-------- Information supplied

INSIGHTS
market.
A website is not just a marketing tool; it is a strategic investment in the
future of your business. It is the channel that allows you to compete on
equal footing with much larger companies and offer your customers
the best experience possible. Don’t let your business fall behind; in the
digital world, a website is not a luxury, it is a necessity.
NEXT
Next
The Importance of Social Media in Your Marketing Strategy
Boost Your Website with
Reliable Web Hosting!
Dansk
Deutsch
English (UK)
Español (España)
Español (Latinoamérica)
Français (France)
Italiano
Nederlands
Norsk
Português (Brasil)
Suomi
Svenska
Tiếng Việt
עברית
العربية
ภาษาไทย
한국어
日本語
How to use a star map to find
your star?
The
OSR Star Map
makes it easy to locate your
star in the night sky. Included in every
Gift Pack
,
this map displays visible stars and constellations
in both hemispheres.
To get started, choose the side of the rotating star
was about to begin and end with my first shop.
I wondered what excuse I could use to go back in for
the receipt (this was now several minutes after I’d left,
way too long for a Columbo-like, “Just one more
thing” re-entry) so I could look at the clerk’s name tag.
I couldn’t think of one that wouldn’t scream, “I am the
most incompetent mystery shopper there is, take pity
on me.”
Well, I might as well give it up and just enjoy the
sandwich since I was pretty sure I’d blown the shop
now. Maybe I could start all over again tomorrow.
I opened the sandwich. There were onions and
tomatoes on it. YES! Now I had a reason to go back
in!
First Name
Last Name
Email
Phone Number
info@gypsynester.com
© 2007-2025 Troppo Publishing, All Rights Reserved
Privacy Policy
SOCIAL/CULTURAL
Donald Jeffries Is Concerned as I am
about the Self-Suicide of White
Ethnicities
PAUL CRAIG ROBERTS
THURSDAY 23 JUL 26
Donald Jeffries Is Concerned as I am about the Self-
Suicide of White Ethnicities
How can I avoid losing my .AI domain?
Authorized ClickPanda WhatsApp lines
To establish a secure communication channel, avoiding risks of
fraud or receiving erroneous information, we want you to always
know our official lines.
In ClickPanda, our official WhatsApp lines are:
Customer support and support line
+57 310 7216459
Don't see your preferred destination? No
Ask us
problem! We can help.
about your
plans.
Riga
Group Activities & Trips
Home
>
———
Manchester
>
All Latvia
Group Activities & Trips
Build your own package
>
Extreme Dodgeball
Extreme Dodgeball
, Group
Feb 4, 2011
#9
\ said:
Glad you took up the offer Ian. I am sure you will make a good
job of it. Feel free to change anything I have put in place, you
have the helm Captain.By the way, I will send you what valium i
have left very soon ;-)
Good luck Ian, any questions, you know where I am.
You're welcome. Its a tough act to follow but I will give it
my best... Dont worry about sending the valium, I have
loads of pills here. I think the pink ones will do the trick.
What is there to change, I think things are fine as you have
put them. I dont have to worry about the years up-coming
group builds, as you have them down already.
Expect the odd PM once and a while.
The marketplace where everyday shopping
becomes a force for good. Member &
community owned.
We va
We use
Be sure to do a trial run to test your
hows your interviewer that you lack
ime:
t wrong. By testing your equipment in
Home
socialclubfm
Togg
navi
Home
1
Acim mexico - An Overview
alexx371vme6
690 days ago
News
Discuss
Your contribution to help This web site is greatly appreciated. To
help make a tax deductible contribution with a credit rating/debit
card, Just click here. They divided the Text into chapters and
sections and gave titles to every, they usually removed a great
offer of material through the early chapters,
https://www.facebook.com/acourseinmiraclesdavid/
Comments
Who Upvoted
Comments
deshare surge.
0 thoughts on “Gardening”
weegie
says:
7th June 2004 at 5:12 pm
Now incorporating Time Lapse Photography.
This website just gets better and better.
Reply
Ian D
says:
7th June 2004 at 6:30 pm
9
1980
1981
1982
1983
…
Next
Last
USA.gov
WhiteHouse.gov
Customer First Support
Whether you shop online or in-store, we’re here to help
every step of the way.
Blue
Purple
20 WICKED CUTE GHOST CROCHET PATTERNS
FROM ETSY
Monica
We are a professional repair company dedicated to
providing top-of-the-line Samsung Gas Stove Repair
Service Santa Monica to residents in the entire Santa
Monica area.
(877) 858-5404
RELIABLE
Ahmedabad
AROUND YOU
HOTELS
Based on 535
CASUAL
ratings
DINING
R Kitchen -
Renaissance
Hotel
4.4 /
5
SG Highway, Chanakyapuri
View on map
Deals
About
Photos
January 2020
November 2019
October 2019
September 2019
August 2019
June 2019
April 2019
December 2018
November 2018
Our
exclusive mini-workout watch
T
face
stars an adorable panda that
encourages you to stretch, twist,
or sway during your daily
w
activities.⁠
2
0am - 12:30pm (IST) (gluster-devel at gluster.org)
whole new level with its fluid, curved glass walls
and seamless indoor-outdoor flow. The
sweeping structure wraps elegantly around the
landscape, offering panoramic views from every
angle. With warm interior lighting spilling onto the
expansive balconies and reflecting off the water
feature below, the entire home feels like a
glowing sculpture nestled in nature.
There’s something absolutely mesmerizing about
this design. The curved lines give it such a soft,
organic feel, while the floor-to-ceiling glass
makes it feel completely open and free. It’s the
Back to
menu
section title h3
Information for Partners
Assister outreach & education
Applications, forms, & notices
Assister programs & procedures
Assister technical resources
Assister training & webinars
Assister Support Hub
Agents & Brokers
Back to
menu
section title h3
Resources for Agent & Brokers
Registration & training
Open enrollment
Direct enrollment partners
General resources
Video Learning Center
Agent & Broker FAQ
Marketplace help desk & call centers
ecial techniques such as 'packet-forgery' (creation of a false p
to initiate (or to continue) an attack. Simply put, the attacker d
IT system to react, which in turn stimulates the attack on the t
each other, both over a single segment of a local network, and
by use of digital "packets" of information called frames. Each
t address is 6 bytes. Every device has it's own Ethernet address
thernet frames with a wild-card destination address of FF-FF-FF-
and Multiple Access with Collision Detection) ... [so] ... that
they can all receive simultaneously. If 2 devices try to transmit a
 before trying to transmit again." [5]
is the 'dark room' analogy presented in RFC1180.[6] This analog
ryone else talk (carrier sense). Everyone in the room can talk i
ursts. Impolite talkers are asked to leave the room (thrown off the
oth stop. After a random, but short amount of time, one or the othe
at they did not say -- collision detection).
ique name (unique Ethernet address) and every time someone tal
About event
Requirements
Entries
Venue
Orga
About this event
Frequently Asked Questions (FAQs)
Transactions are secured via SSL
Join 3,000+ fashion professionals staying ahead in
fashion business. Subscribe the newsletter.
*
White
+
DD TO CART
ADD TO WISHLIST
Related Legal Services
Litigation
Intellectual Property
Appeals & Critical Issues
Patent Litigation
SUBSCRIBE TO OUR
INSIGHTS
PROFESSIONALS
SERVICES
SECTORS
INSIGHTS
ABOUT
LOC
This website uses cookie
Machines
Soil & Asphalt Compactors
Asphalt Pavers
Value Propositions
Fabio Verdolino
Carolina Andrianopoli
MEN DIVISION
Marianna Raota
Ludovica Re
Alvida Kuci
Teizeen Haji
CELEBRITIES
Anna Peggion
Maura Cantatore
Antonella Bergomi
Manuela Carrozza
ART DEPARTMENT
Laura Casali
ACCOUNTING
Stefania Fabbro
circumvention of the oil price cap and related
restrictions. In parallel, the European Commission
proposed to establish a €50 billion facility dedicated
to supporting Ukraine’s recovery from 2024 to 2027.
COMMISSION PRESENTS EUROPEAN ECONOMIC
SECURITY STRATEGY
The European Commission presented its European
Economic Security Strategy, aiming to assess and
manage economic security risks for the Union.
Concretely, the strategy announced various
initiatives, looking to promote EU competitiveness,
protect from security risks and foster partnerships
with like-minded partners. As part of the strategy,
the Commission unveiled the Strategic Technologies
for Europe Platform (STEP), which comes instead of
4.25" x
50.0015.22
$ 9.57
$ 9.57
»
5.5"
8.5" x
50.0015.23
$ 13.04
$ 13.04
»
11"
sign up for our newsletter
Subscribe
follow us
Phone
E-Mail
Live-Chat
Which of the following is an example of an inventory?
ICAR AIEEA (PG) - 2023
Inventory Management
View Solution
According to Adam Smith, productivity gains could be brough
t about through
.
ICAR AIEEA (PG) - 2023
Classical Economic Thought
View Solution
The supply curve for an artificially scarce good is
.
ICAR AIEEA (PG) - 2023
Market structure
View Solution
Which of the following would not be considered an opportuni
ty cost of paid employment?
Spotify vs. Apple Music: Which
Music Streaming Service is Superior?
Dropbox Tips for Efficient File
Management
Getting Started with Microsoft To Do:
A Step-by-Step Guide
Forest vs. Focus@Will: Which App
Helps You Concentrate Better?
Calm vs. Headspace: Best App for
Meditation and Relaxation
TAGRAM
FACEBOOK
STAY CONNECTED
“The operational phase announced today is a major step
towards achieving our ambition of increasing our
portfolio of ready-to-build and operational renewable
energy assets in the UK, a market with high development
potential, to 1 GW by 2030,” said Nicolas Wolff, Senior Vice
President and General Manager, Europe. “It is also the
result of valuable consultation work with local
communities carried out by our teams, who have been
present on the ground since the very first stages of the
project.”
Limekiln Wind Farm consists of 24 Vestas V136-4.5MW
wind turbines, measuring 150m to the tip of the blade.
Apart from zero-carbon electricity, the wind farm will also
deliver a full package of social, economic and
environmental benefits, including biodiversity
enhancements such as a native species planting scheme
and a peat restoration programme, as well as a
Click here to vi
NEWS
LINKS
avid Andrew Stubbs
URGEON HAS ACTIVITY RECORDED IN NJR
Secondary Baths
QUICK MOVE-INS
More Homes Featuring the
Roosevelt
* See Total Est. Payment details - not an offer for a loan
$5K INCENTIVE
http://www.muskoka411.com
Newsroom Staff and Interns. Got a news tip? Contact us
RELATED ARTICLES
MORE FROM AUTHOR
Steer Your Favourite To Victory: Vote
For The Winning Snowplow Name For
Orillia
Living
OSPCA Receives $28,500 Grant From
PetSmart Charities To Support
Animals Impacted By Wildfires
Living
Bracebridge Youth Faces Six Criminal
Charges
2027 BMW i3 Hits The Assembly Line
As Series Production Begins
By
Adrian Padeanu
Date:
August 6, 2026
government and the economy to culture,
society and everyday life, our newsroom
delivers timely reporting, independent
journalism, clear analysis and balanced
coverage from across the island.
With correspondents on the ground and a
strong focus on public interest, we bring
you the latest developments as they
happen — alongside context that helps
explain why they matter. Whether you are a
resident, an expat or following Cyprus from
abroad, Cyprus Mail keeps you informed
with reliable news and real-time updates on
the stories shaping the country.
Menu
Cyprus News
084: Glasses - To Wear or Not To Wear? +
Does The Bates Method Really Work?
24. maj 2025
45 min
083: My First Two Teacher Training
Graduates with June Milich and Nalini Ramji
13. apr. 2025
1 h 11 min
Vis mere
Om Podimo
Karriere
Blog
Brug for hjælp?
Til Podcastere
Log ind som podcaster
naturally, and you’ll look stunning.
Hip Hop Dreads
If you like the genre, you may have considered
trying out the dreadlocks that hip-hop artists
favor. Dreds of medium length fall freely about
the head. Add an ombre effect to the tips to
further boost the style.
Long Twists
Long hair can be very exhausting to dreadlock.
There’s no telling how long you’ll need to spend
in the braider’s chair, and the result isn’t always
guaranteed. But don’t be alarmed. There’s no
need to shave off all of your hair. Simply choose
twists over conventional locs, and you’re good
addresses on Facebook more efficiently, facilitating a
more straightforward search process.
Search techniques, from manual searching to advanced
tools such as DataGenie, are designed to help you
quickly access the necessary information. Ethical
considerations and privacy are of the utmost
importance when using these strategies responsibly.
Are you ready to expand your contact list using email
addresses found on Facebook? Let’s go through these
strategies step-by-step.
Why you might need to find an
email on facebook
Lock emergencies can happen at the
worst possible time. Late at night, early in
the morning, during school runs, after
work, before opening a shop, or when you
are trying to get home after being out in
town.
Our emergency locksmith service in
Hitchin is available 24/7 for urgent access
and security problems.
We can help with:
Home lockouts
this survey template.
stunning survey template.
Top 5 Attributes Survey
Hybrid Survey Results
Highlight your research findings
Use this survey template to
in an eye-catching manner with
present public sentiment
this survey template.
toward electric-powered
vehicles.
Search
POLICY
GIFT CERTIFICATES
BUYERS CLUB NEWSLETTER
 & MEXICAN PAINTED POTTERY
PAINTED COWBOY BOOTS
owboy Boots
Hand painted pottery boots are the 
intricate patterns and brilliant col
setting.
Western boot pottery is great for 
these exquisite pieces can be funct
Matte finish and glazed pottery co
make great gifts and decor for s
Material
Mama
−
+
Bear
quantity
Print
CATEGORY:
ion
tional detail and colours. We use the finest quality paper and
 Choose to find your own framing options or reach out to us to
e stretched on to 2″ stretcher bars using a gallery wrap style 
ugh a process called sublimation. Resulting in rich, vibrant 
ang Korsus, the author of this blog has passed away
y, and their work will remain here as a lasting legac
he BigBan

----------------

Goal of the exercise: Copy every line of the listing where the word "again" appears.

Expected answer:
now. Maybe I could start all over again tomorrow.
 before trying to transmit again." [5]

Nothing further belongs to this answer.